» Task goal:
Exactly as written, output each record given below.
[Opening Material supplied section]
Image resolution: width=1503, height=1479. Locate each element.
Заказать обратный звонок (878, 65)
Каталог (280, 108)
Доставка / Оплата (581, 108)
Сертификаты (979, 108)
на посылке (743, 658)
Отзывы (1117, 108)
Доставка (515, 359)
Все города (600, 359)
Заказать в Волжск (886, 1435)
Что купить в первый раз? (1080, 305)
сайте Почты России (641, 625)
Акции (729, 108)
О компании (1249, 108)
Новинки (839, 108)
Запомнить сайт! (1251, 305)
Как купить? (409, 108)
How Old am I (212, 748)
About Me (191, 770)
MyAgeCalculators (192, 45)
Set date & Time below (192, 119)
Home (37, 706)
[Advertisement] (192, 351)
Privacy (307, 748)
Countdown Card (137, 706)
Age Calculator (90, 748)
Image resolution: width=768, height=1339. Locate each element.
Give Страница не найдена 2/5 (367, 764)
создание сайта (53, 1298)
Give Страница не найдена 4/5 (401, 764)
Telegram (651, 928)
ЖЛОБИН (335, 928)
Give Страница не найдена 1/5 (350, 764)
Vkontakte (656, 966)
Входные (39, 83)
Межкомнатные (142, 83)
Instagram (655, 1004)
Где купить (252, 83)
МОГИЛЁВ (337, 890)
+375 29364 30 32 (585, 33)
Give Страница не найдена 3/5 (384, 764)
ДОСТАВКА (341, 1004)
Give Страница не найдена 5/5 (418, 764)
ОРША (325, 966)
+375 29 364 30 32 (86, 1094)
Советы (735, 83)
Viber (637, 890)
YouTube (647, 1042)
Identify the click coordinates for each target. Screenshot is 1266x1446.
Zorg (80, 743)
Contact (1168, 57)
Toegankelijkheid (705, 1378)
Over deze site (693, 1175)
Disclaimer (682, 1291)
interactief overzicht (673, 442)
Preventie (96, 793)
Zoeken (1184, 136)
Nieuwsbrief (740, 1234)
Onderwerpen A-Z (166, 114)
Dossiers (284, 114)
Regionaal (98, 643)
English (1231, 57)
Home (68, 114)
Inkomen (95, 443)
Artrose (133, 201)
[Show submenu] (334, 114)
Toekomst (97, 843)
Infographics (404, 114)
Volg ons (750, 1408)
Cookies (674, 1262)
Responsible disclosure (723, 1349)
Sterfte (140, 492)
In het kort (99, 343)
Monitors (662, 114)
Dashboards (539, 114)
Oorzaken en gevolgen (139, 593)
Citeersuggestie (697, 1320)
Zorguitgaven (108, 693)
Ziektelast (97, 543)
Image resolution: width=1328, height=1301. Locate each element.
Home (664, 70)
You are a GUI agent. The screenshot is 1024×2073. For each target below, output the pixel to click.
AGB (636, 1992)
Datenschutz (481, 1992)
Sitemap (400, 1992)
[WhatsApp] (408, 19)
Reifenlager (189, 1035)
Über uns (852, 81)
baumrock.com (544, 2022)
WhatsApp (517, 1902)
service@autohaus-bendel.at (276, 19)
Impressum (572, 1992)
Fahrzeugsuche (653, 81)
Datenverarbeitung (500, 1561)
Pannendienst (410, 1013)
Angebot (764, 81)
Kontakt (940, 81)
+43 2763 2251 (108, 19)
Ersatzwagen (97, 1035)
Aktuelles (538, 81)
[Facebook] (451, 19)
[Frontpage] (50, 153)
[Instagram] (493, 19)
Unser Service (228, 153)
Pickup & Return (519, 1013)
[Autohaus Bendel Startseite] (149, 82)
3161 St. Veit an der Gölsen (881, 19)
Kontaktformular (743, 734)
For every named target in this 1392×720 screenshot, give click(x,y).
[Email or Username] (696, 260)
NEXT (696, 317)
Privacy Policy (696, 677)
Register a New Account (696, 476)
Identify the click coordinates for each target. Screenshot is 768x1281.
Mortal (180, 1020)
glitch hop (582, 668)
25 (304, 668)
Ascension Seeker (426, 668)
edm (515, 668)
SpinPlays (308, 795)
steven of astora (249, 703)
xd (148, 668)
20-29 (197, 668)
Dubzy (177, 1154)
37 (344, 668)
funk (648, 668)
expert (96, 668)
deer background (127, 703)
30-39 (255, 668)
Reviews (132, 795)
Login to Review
[Closing Material supplied section]
» Written response:
Image resolution: width=1503, height=1479. Locate each element.
Заказать обратный звонок (878, 65)
Каталог (280, 108)
Доставка / Оплата (581, 108)
Сертификаты (979, 108)
на посылке (743, 658)
Отзывы (1117, 108)
Доставка (515, 359)
Все города (600, 359)
Заказать в Волжск (886, 1435)
Что купить в первый раз? (1080, 305)
сайте Почты России (641, 625)
Акции (729, 108)
О компании (1249, 108)
Новинки (839, 108)
Запомнить сайт! (1251, 305)
Как купить? (409, 108)
How Old am I (212, 748)
About Me (191, 770)
MyAgeCalculators (192, 45)
Set date & Time below (192, 119)
Home (37, 706)
[Advertisement] (192, 351)
Privacy (307, 748)
Countdown Card (137, 706)
Age Calculator (90, 748)
Image resolution: width=768, height=1339. Locate each element.
Give Страница не найдена 2/5 (367, 764)
создание сайта (53, 1298)
Give Страница не найдена 4/5 (401, 764)
Telegram (651, 928)
ЖЛОБИН (335, 928)
Give Страница не найдена 1/5 (350, 764)
Vkontakte (656, 966)
Входные (39, 83)
Межкомнатные (142, 83)
Instagram (655, 1004)
Где купить (252, 83)
МОГИЛЁВ (337, 890)
+375 29364 30 32 (585, 33)
Give Страница не найдена 3/5 (384, 764)
ДОСТАВКА (341, 1004)
Give Страница не найдена 5/5 (418, 764)
ОРША (325, 966)
+375 29 364 30 32 (86, 1094)
Советы (735, 83)
Viber (637, 890)
YouTube (647, 1042)
Identify the click coordinates for each target. Screenshot is 1266x1446.
Zorg (80, 743)
Contact (1168, 57)
Toegankelijkheid (705, 1378)
Over deze site (693, 1175)
Disclaimer (682, 1291)
interactief overzicht (673, 442)
Preventie (96, 793)
Zoeken (1184, 136)
Nieuwsbrief (740, 1234)
Onderwerpen A-Z (166, 114)
Dossiers (284, 114)
Regionaal (98, 643)
English (1231, 57)
Home (68, 114)
Inkomen (95, 443)
Artrose (133, 201)
[Show submenu] (334, 114)
Toekomst (97, 843)
Infographics (404, 114)
Volg ons (750, 1408)
Cookies (674, 1262)
Responsible disclosure (723, 1349)
Sterfte (140, 492)
In het kort (99, 343)
Monitors (662, 114)
Dashboards (539, 114)
Oorzaken en gevolgen (139, 593)
Citeersuggestie (697, 1320)
Zorguitgaven (108, 693)
Ziektelast (97, 543)
Image resolution: width=1328, height=1301. Locate each element.
Home (664, 70)
You are a GUI agent. The screenshot is 1024×2073. For each target below, output the pixel to click.
AGB (636, 1992)
Datenschutz (481, 1992)
Sitemap (400, 1992)
[WhatsApp] (408, 19)
Reifenlager (189, 1035)
Über uns (852, 81)
baumrock.com (544, 2022)
WhatsApp (517, 1902)
service@autohaus-bendel.at (276, 19)
Impressum (572, 1992)
Fahrzeugsuche (653, 81)
Datenverarbeitung (500, 1561)
Pannendienst (410, 1013)
Angebot (764, 81)
Kontakt (940, 81)
+43 2763 2251 (108, 19)
Ersatzwagen (97, 1035)
Aktuelles (538, 81)
[Facebook] (451, 19)
[Frontpage] (50, 153)
[Instagram] (493, 19)
Unser Service (228, 153)
Pickup & Return (519, 1013)
[Autohaus Bendel Startseite] (149, 82)
3161 St. Veit an der Gölsen (881, 19)
Kontaktformular (743, 734)
For every named target in this 1392×720 screenshot, give click(x,y).
[Email or Username] (696, 260)
NEXT (696, 317)
Privacy Policy (696, 677)
Register a New Account (696, 476)
Identify the click coordinates for each target. Screenshot is 768x1281.
Mortal (180, 1020)
glitch hop (582, 668)
25 (304, 668)
Ascension Seeker (426, 668)
edm (515, 668)
SpinPlays (308, 795)
steven of astora (249, 703)
xd (148, 668)
20-29 (197, 668)
Dubzy (177, 1154)
37 (344, 668)
funk (648, 668)
expert (96, 668)
deer background (127, 703)
30-39 (255, 668)
Reviews (132, 795)
Login to Review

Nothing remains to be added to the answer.